Quote the entries in full, character for character, without their images.
+++
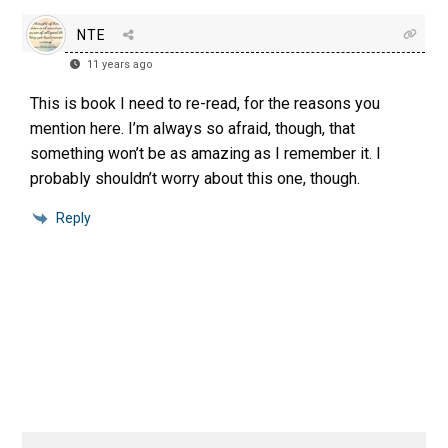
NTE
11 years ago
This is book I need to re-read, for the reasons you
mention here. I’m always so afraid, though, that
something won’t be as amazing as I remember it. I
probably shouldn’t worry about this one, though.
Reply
+++
### Solution to this task
NTE
11 years ago
This is book I need to re-read, for the reasons you
mention here. I’m always so afraid, though, that
something won’t be as amazing as I remember it. I
probably shouldn’t worry about this one, though.
Reply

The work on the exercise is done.